An exact copy of all the records is the expected answer.

= Source records =
───

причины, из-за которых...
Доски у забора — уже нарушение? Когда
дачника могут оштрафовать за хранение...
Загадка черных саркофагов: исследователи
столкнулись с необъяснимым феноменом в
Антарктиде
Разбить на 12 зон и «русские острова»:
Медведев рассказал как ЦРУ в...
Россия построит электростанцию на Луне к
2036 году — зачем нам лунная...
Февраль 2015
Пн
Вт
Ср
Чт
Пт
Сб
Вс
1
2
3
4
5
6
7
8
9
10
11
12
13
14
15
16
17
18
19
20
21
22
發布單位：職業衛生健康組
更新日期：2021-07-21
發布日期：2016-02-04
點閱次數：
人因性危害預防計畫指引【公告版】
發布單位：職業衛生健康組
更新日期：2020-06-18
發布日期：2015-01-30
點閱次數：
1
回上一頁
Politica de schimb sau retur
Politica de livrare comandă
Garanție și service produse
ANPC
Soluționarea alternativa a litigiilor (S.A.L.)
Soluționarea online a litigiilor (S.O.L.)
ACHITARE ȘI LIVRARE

───

= Reply to the task =
причины, из-за которых...
Доски у забора — уже нарушение? Когда
дачника могут оштрафовать за хранение...
Загадка черных саркофагов: исследователи
столкнулись с необъяснимым феноменом в
Антарктиде
Разбить на 12 зон и «русские острова»:
Медведев рассказал как ЦРУ в...
Россия построит электростанцию на Луне к
2036 году — зачем нам лунная...
Февраль 2015
Пн
Вт
Ср
Чт
Пт
Сб
Вс
1
2
3
4
5
6
7
8
9
10
11
12
13
14
15
16
17
18
19
20
21
22
發布單位：職業衛生健康組
更新日期：2021-07-21
發布日期：2016-02-04
點閱次數：
人因性危害預防計畫指引【公告版】
發布單位：職業衛生健康組
更新日期：2020-06-18
發布日期：2015-01-30
點閱次數：
1
回上一頁
Politica de schimb sau retur
Politica de livrare comandă
Garanție și service produse
ANPC
Soluționarea alternativa a litigiilor (S.A.L.)
Soluționarea online a litigiilor (S.O.L.)
ACHITARE ȘI LIVRARE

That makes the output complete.